Tom, Thanks for your reviewing.

Tom Lane wrote:
> KaiGai Kohei <kaigai(at)ak(dot)jp(dot)nec(dot)com> writes:
>> I updated the series of SE-PostgreSQL patches for the latest pgsql-8.4devel tree.
>
> I tried to do a bit of testing of this, but it does not work on current
> Fedora 8, because the policy module doesn't build:
>
> [tgl(at)rh2 sepgsql-policy]$ make
> make -f /usr/share/selinux/devel/Makefile NAME=targeted
> make[1]: Entering directory `/home/tgl/sepgsql/contrib/sepgsql-policy'
> Compiling targeted sepostgresql module
> /usr/bin/checkmodule: loading policy configuration from tmp/sepostgresql.tmp
> sepostgresql.te:349:ERROR 'syntax error' at token 'corenet_tcp_recvfrom_labeled' on line 5675:
> # NOTE: These changes are to be merged in the later releases.
> corenet_tcp_recvfrom_labeled(sepgsql_server_type, sepgsql_client_type)
> /usr/bin/checkmodule: error(s) encountered while parsing configuration
> make[1]: *** [tmp/sepostgresql.mod] Error 1
> make[1]: Leaving directory `/home/tgl/sepgsql/contrib/sepgsql-policy'
> make: *** [sepostgresql.pp] Error 2
> [tgl(at)rh2 sepgsql-policy]$

This policy can be built on Fedora 9 or rawhide now.
The latest selinux-policy on Fedora 8 does not contain labeled networking
interfaces, so it makes errors.

FYI,
I also have a discussion to merge the SE-PostgreSQL security policy module
into the default upstreamed policy (called as reference policy).
http://marc.info/?t=120574668300001&r=1&w=2

I guess it will be merged former than the release date of PostgreSQL v8.4,
so it may not be necessary to include it within contrib/ .

In the next patch set, I like to provide it with different form.

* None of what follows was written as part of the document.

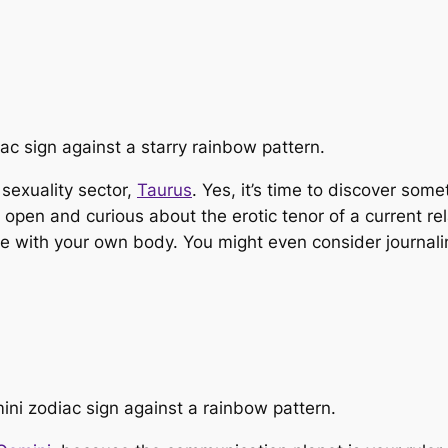
 sexuality sector,
Taurus
. Yes, it’s time to discover som
en and curious about the erotic tenor of a current relat
have with your own body. You might even consider journal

> In the meantime, here are some random comments after my failed test
> build and a very fast scan through the patch:

> The patch tries to re-add ipcclean to the source tree --- probably a
> merge error?

I don't intend to modify ipcclean.
It is a bug in patch generation scripts, to be fixed soon.

> autoconf complains about the description-free AC_DEFINEs

OK, I add the following descriptions for my AC_DEFINEs.

AC_DEFINE(SECURITY_SYSATTR_NAME, "security_context",
[Enables system column for security attribute support])
AC_DEFINE_UNQUOTED(HAVE_SELINUX, 1,
[Enables SE-PostgreSQL feature])

> Doesn't compile warning-free if selinux not enabled ... for that matter,
> it doesn't compile warning-free if selinux IS enabled.

Does it mean you run configure script without --enable-selinux?
I also confirmed some warnings to be fixed in the next patch set.
Or, is selinux disabled on your workstation?

> No documentation updates whatsoever :-(

OK, I'll add a new documentation at doc/src/sgml .
Is it your intention, isn't it?

> About half of the patch seems to be conditional on
> #ifdef SECURITY_SYSATTR_NAME
> and the other half on
> #ifdef HAVE_SELINUX
> This seems bizarre: is there really any chance that there are two
> independently usable chunks of code here? And why is it conditional
> on a macro that is a field name, rather than conditional on a feature
> macro? That is, I'd expect to see something like
> #ifdef ENABLE_SEPOSTGRES
> throughout.

SECURITY_SYSATTR_NAME is a name of security attribute system column,
and used to enable/disable this feature provided by PGACE.
I think PGACE has possible users more than SELinux, like Solaris TX.
Applying separated symbols are worthwhile when a new security module
requires security attribute but it is not SELinux.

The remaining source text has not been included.